The Elite-5 is a step up Color unit to the B&W Mark. The ( Mark, and the Elite ) are excellent units, just don't have the GPS. Terry, Fishon21, just bought an Elite-5, PM him and ask how he likes, his. Downscan, is the direction, your sonar will be sounding, versus, sidescan. Hope this helps...


----------



## Lonestar Proud (Oct 26, 2010)

Retired10 -
I can't answer any questions about the Mark V DSI but I can enlighten you somewhat on Lowrance Downscan imagery. Downscan is a 3D image of whats under your transducer. I have attached three separate screenshots to show you the differences in 2D and 3D images, side by side. Please note that the first three shots are not very clear as the water was very muddy that day, you could only see a bright chartreuse jig maybe an inch or inch and a half below the surface.

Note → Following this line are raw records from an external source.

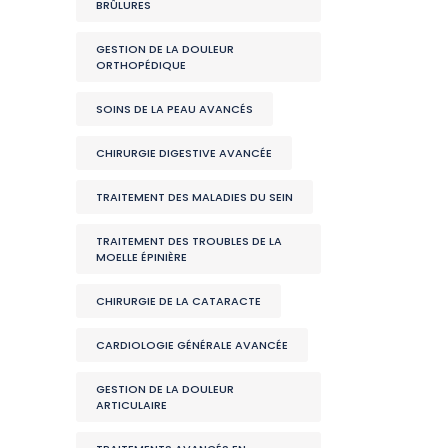
BRÛLURES
GESTION DE LA DOULEUR
ORTHOPÉDIQUE
SOINS DE LA PEAU AVANCÉS
CHIRURGIE DIGESTIVE AVANCÉE
TRAITEMENT DES MALADIES DU SEIN
TRAITEMENT DES TROUBLES DE LA
MOELLE ÉPINIÈRE
CHIRURGIE DE LA CATARACTE
CARDIOLOGIE GÉNÉRALE AVANCÉE
GESTION DE LA DOULEUR
ARTICULAIRE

This picture is a split screen image of the top of a laydown pine tree in 24' of water, the traditional 2D sonar on the left, and 3D downscan on the right.









This second screen shot is the same submerged tree showing the trunk.









The third screen shot is of the trunk and root ball.









This last one is a bridge piling with brush beside it.


----------



## Meadowlark (Jul 19, 2008)

I'm not good, like LSP, at taking pictures, but maybe this one will help some....this is what a big school of stripers looks like when feeding....no mistaking what those fish are up to. You can't get that view on sonar...downscan is awesome, flat awesome for the type of fishing I do.


----------



## Kickapoo Duke (May 15, 2010)

Thanks Rus, great explanations and comparisons


----------



## Lonestar Proud (Oct 26, 2010)

Thank you Duke. Comparison shots like those were very helpful to me when I first installed the LSS-1 module, and it didn't take long for me to realize that 2D didn't tell the whole story about what was under you.
I don't take many screenshots with the 2D/3D split screen anymore because I run the unit on my console with downscan & sidescan when searching for structure and/or concentrations of fish. The only time the console unit is on 2D is while I'm running because the LSS-1 can not maintain bottom lock at speeds over 6 MPH.
My front unit stays on 2D sonar/3D downscan to keep me positioned over the structure I'm intending to fish, or I will switch it over to sidescan when I'm looking under docks for schools of crappie  
Yea, it's almost like cheatin but you still have to catch em!


----------



## Lonestar Proud (Oct 26, 2010)

Meadowlark -
If you get in the habit of activating the "Capture Screenshots" setting everytime you start your unit it's a lot easier than getting your camera out and snapping a pic. After activating it, all you have to do is hit the Power button and the screenshot is saved to internal memory. When you get back in just download the pictures to an SD card and delete them from the unit so you keep space available for more shots next time out.

-LP


----------



## Lonestar Proud (Oct 26, 2010)

Retired10 - Sorry to hijack your thread.....just trying to offer suggestions to all who use the same electronics I use.

-Russ


----------



## retired10 (May 5, 2010)

Lonestar Proud said:


> Retired10 - Sorry to hijack your thread.....just trying to offer suggestions to all who use the same electronics I use.
> 
> -Russ


you DID NOT hijack my thread this is infomation I was looking for
Thank you
I have a ?? on side scan is it just to the side or will it give you a view
to the side back and front of the boat or do you point it to where you want to see


----------



## Lonestar Proud (Oct 26, 2010)

Sidescan is straight out to the side of the boat, you can set it to show both sides at the same time or one side only. 

-LP


----------



## Lonestar Proud (Oct 26, 2010)

Retired10-
Here is a shot of downscan along with the sidescan view of a submerged laydown. On the downscan picture I was slightly to the right of the tree so it only shows a portion of the tree top, but the left sidescan shows more of what was down there that I didn't drive over the top of.


----------



## Fishon21 (Jul 16, 2010)

*Downscan*

Hey retired-10

I just got mine installed this sat and have not had the time
to get on the water and play with it .
I have the Elite 5 dsi and the manual looks greek to me right now
so i can't be any help to you as of now.
If anyone has any more tips please fill free to jump in.
I'll get with you and we will get together and figure them out .

Thanks Terry:texasflag


----------